Mi metteste in un terreno arido, secco, infestato di erbacce
che cercavano ad ogni costo di soffocarmi togliendomi aria e cibo. Morivo di
paura lì sotto al buio, ma voi ogni giorno mi facevate compagnia, parlandomi
dolcemente, come si fa con un bambino che deve crescere. Sentendomi accarezzare con gli occhi e col cuore,
sorridevo per le vostre parole e ridevo di gusto quando vi travestivate da
pagliacci dal naso rosso.
Ricordate quando, pronto a germogliare, arrivarono i corvi
neri che, in circolo , mi si contendevano?

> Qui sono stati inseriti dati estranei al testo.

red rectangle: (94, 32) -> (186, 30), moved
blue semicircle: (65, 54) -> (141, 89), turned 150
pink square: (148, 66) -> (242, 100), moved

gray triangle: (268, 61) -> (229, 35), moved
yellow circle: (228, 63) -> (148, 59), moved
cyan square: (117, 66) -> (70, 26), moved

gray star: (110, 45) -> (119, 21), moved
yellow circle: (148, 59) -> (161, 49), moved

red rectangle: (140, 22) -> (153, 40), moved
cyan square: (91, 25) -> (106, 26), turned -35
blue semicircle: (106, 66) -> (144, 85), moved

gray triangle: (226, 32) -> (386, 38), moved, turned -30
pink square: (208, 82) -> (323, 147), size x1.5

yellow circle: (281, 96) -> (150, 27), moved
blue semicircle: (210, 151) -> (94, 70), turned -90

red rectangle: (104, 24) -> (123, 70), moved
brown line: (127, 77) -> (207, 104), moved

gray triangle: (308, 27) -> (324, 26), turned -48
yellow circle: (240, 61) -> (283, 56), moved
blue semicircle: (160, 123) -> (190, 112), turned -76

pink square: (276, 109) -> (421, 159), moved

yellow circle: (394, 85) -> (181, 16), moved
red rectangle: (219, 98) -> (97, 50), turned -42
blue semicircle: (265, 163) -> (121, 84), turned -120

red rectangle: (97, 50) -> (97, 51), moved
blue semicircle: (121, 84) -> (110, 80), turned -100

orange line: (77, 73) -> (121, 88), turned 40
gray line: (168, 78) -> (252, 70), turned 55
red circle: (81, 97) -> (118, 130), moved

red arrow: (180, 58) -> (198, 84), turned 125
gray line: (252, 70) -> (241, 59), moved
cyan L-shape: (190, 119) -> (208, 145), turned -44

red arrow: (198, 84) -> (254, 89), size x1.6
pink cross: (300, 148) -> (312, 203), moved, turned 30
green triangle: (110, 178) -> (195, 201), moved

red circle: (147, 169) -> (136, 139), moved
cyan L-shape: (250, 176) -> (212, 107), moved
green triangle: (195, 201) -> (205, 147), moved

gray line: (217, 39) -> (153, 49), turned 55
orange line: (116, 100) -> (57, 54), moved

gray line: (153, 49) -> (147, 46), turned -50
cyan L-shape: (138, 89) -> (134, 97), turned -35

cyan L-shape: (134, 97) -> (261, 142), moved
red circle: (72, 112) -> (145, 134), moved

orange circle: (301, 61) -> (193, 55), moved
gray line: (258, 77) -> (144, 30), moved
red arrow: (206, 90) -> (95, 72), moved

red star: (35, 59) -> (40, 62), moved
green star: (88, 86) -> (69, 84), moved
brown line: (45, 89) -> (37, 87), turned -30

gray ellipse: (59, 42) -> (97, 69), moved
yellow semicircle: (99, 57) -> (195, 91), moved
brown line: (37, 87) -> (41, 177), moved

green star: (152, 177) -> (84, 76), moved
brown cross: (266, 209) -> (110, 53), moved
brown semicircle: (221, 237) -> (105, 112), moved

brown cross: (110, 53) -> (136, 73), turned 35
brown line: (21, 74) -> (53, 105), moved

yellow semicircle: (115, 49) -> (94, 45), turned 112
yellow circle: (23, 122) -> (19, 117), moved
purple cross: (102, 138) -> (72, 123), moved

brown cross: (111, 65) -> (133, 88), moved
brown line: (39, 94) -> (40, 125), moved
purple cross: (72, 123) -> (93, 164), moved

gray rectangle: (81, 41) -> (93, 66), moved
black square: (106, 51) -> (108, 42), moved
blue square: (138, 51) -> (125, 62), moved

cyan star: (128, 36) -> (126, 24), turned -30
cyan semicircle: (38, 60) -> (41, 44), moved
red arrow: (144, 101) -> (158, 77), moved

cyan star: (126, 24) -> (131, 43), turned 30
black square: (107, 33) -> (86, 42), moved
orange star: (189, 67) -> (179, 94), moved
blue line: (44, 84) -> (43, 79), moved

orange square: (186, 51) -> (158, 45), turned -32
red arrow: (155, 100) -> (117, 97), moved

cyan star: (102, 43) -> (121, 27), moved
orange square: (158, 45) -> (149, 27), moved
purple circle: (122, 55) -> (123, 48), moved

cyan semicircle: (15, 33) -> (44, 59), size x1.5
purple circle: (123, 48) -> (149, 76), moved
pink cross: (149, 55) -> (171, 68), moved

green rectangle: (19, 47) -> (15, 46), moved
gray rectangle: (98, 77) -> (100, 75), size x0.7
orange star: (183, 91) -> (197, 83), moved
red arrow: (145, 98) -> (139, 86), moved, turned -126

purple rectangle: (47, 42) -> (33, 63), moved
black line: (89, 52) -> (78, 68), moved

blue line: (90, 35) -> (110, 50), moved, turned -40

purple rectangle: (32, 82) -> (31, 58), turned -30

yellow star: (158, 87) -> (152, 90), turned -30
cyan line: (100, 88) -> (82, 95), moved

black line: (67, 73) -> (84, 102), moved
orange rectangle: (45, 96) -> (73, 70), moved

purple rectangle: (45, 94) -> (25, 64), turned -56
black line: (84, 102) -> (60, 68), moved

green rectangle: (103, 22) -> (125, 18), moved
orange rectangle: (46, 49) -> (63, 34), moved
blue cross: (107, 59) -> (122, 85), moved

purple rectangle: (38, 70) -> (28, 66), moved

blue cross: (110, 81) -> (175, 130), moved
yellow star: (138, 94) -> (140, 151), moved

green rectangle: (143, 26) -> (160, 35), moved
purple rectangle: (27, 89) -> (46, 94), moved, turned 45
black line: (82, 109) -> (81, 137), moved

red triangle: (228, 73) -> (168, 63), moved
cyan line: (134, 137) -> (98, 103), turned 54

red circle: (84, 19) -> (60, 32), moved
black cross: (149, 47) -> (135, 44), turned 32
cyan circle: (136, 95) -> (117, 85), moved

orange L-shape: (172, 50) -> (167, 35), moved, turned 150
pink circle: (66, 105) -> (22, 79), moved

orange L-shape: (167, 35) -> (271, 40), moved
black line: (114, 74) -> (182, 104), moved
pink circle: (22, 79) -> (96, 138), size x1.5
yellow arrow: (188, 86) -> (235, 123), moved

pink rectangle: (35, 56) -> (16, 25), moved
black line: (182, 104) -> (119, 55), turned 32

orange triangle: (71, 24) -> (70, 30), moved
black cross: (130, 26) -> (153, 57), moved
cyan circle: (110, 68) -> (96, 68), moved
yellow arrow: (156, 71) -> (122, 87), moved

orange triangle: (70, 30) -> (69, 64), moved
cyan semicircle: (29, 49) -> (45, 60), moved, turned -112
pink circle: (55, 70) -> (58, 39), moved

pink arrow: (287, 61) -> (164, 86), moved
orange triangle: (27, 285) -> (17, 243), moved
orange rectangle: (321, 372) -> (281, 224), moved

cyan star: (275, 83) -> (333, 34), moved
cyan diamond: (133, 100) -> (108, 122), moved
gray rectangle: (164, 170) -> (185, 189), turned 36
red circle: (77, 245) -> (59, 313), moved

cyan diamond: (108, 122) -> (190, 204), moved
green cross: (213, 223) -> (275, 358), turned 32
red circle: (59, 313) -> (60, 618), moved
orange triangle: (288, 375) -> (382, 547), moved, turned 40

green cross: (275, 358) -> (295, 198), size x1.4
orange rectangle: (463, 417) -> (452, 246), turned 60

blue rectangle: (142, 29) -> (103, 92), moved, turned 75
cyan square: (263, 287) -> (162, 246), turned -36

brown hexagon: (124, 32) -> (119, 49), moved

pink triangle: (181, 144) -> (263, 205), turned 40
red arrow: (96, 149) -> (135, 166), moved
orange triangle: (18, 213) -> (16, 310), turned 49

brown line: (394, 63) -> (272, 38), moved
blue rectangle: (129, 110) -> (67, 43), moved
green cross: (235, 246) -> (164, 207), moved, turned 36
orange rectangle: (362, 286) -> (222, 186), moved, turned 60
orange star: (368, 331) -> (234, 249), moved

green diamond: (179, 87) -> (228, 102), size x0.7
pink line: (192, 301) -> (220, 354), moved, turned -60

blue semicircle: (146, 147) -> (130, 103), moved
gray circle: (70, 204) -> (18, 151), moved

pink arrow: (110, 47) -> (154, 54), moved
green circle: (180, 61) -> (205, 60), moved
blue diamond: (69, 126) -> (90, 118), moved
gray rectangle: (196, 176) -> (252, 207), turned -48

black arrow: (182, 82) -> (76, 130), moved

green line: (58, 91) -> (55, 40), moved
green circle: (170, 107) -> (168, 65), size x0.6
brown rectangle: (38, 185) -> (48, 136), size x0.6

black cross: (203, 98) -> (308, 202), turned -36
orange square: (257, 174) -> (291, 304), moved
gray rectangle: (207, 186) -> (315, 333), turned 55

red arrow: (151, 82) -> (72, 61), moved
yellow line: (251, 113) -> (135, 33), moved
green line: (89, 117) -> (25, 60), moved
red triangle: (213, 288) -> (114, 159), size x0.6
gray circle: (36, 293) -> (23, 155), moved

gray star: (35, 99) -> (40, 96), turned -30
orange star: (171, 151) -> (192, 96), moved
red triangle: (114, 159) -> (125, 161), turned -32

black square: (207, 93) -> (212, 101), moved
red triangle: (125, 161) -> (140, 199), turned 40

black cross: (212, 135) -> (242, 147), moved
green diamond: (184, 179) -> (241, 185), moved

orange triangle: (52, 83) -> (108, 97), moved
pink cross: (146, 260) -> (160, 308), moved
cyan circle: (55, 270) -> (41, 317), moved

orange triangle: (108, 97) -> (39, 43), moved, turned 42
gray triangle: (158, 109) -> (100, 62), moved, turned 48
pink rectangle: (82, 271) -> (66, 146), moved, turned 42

Allora arrivaste voi, che come tanti spaventapasseri, in
fila per tre, vi metteste a farmi la guardia per evitare che finissi nel becco
di quegli uccelli.
Ricordate quando ero una piantina giovane e tenera, ma già
vigorosa e con tanta voglia di crescere?
Un giorno arrivarono
le capre che di germogli sono ghiotte e voi organizzaste un piccolo concerto
con archetti e flauti e, come tanti pifferai di Hamelin, portaste lontani gli
ovini perché io potessi crescere più forte.
Da allora tempo ne è passato.
Continuano ad arrivare
uccellacci neri e capre ghiotte, ma io sono diventato un albero alto e robusto con
rami lunghi che, come braccia, si tendono per accogliere più persone.
Quando arriva la pioggia, la mia chioma frondosa vi ripara
dai fulmini come un ombrello magico e le foglie al vento emettono le note
di vecchie e nuove storie per allietare il cammino ai viandanti stanchi.
Mentre risuonavano nel Parco Vassallo le risate argentine dei piccoli, accompagnati dalle giocherie degli animatori, i musicisti liberavano dagli strumenti suoni melodiosi che vibravano nelle orecchie ed emozionavano i cuori.
La serata ha avuto, poi, un finale strepitoso. Grazie ad “Una città che…” che ha offerto uno spettacolo superbo, il “ Teatro nel baule” ha presentato “L’ufficio delle parole smarrite”. Scelta giusta e appropriata perché in questo tempo veloce e sfuggente, c’è la necessità di fermarsi e riflettere sull’assunto che il dono più bello è il tempo che si dedica alla cura delle persone amate, alla cura dei sogni nascosti nel profondo del nostro io e alla cura delle idee che, all’inizio embrionali, devono crescere e svilupparsi. Come è successo a quel semino della Biblioteca Fiordilibro che ora è un albero maestoso.